[RECAP] timeout waiting for DMA

From: Jason Rappleye (rappleye@cse.Buffalo.EDU)
Date: Tue Mar 06 2001 - 14:51:34 EST

Next message: ernte23@gmx.de: "kernel bug"
Previous message: Pozsar Balazs: "tts/0: 1 input overrun(s)"
Messages sorted by: [ date ] [ thread ] [ subject ] [ author ]

Hi,

I'd like to thank those who responded to my message. Here's a recap of the
suggestions and results. My original email appears at the end. For those
of you that are getting errors that look like this:

kernel: hda: timeout waiting for DMA
kernel: ide_dmaproc: chipset supported ide_dma_timeout func only: 14
kernel: hda: irq timeout: status=0x58 { DriveReady SeekComplete DataRequest }
kernel: hda: DMA disabled

PLEAE read this and try the suggestions listed before posting here
again. I'm sure it'll save everyone some time and give the developers more
valuable feedback than "it doesn't work."

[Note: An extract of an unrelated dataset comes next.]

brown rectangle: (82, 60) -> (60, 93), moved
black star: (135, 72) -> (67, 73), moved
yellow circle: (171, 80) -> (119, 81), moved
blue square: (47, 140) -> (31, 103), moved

-Mark Hahn <hahn@coffee.psychology.mcmaster.ca> :

> Andre says that the problem is that (apparently all) ide busmaster
> engines share a common flaw: when they starve for PCI access,
> they glitch. resetting them is the only solution, and in his latest
> patches, he has code that does this (without losing the use-dma bit).

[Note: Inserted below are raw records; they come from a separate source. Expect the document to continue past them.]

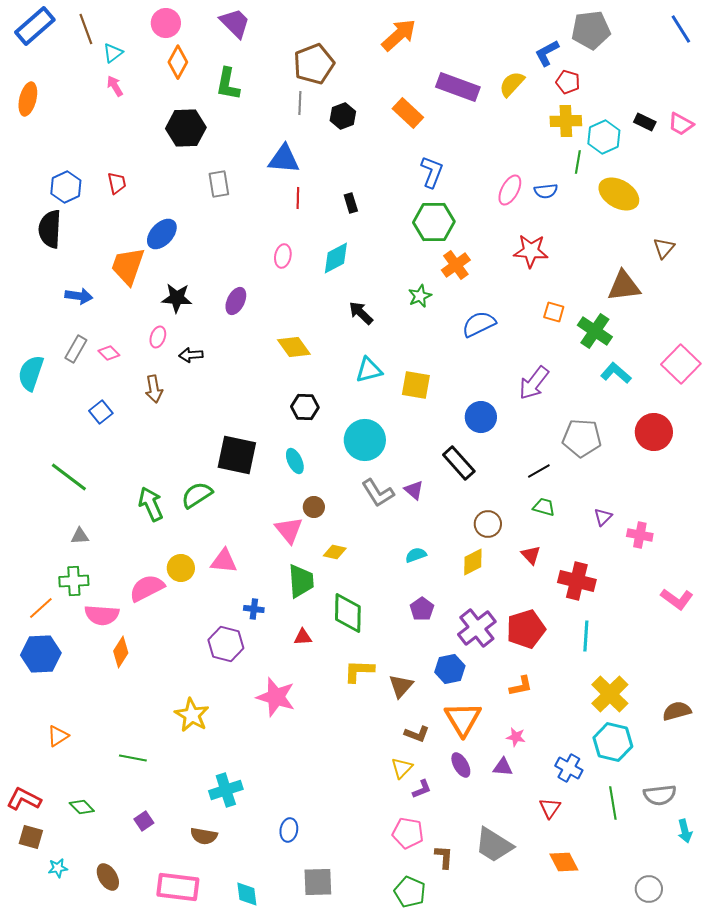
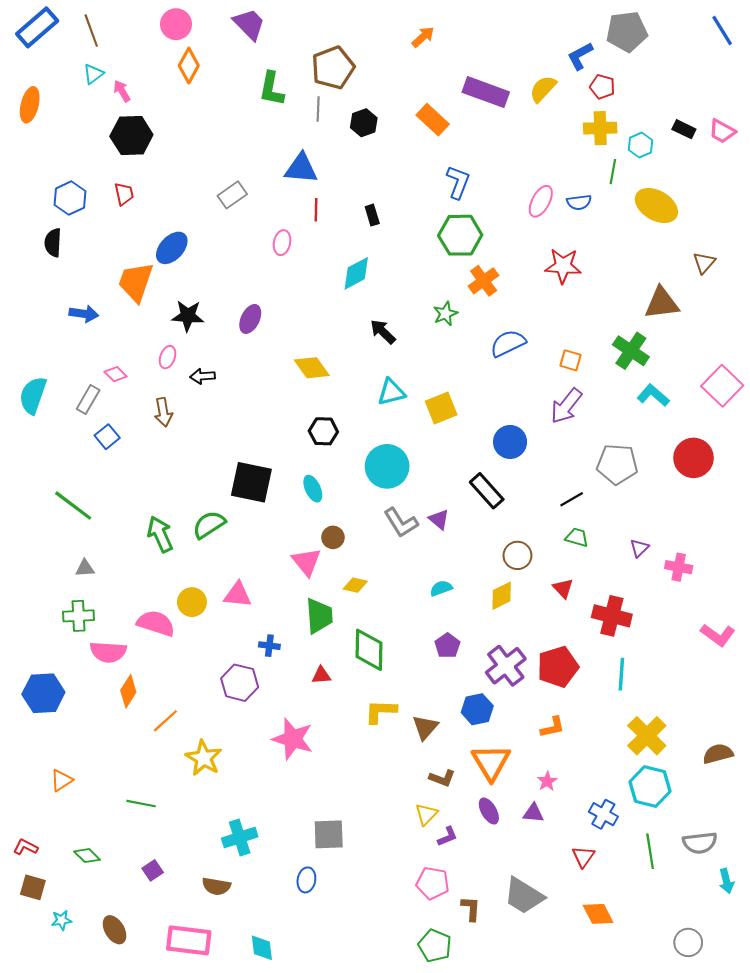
orange arrow: (399, 35) -> (423, 37), size x0.6
cyan triangle: (113, 53) -> (93, 74), moved
green L-shape: (228, 84) -> (271, 89), moved
black hexagon: (186, 128) -> (131, 136), moved
cyan hexagon: (604, 137) -> (640, 145), size x0.7
gray rectangle: (219, 184) -> (232, 195), turned 64
black semicircle: (50, 229) -> (53, 243), size x0.7
pink ellipse: (283, 256) -> (282, 243), moved
orange square: (554, 312) -> (570, 360), moved
gray rectangle: (76, 349) -> (88, 400), moved
yellow square: (416, 385) -> (441, 408), turned -32
pink semicircle: (147, 588) -> (156, 623), turned 45
orange line: (41, 608) -> (165, 721), moved
pink star: (516, 737) -> (547, 781), turned 30
red L-shape: (24, 799) -> (25, 847), size x0.7
gray square: (318, 882) -> (329, 834), moved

So I applied ide.2.4.1-p8-01172001 to 2.4.2, with a reject in the hpt
source, which _I_ didn't care about (we have Serverworks boards) and
enabled the "Attempt to HACK around chipsets that TIMEOUT" option (under
ATA works in progress). This didn't work for me. YMMV.

-Jasmeet Sidhu <jsidhu@arraycomm.com>
> Iv'e seen this on a system with 36" IDE ata/100 cables. I have the same
> exact system using 24" IDE ultra ata/100 cables and I get no such
> errors. These two systems are exactly the same and are using the same
> drivers, same hardware.
> The only difference is the type of cable used. Could this be due to bad
> cables as well? (I know tha CRC errors are caused by bad cables, but
> this is the only difference in the two boxes that I have).

> Keep the cables as short as possible, 18" is supposed to be the limit.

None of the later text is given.